(Records shown)

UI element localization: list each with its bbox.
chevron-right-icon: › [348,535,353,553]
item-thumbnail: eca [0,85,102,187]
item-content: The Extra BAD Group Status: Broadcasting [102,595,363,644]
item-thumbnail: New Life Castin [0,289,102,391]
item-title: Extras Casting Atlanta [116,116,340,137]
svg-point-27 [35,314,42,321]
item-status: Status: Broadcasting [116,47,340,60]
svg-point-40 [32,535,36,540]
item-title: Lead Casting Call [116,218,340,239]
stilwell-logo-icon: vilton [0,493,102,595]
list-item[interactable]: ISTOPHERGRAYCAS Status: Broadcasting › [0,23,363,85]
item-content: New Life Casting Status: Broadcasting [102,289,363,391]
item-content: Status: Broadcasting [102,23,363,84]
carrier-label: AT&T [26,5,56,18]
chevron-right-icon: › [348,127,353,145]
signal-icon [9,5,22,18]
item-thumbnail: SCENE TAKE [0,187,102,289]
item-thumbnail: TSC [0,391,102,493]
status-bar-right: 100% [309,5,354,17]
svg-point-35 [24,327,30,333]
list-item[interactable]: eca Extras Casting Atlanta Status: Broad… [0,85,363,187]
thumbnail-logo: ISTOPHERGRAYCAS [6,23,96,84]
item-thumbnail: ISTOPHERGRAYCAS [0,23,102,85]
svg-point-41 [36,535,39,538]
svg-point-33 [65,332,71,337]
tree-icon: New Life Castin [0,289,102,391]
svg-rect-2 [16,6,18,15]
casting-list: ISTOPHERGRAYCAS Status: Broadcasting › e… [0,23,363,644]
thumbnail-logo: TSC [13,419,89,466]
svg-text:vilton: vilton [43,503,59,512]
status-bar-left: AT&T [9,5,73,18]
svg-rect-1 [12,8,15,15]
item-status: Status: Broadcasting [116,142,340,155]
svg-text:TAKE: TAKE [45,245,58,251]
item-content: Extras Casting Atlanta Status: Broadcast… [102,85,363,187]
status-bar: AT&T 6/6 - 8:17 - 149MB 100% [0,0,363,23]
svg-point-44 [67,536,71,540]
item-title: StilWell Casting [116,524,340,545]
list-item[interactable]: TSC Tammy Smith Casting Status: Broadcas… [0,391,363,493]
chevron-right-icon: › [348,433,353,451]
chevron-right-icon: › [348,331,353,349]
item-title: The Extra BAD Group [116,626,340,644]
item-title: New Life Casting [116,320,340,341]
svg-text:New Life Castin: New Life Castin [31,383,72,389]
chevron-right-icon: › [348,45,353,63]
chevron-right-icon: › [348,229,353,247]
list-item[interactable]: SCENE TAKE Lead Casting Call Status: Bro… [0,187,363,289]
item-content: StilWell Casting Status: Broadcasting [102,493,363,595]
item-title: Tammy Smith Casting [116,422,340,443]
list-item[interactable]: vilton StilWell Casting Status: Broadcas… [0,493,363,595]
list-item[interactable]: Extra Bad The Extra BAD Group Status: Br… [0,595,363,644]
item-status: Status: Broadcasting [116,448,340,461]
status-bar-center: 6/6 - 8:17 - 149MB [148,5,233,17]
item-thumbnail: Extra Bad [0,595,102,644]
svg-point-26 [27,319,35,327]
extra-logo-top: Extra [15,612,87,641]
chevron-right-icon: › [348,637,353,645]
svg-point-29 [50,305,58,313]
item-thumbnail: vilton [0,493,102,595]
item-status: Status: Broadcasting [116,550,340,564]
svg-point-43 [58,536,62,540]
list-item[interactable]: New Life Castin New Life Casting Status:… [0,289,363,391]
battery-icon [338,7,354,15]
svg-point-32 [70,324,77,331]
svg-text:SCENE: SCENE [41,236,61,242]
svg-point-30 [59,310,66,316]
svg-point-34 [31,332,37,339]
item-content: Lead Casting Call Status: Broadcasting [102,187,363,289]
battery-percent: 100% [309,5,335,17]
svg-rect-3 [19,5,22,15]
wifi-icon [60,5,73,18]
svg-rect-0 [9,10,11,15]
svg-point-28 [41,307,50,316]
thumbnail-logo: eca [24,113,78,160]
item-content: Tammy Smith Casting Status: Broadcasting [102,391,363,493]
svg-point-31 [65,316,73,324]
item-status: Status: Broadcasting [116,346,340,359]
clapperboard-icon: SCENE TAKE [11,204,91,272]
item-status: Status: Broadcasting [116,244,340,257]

(End Records shown)

Task description:
Report the number of lines in the material above holding the word "ISTOPHERGRAYCAS", without anything else.

Exercise output:
4